What is being asked:
All lines from the one containing "unvergleichlich intensives Seherlebnis." down to the one containing "l’Histoire de la", both ends included, are to be given again exactly; omit the rest of the listing below.

Data for this task:

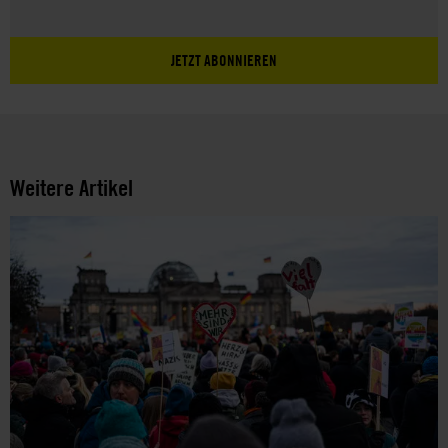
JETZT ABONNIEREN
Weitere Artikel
==
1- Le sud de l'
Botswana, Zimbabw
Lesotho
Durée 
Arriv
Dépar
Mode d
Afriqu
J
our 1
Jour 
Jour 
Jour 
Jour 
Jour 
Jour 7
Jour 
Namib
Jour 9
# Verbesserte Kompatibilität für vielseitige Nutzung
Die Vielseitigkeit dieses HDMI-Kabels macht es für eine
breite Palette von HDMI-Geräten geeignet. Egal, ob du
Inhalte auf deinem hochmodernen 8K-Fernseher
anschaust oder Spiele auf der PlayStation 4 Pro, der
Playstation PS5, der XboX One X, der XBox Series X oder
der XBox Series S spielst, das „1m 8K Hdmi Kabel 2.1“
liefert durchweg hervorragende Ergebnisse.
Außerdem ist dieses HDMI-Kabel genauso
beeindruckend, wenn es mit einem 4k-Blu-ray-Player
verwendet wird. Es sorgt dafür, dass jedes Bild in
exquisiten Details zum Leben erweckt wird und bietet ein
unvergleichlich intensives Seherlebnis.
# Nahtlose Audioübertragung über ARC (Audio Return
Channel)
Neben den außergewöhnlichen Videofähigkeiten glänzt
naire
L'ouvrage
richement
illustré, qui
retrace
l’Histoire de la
---
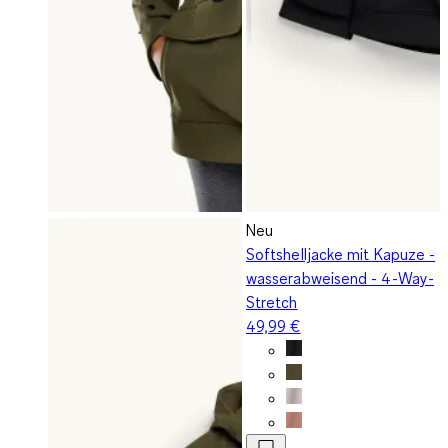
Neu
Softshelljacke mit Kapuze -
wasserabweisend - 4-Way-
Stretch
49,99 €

Exercise solution:
unvergleichlich intensives Seherlebnis.
# Nahtlose Audioübertragung über ARC (Audio Return
Channel)
Neben den außergewöhnlichen Videofähigkeiten glänzt
naire
L'ouvrage
richement
illustré, qui
retrace
l’Histoire de la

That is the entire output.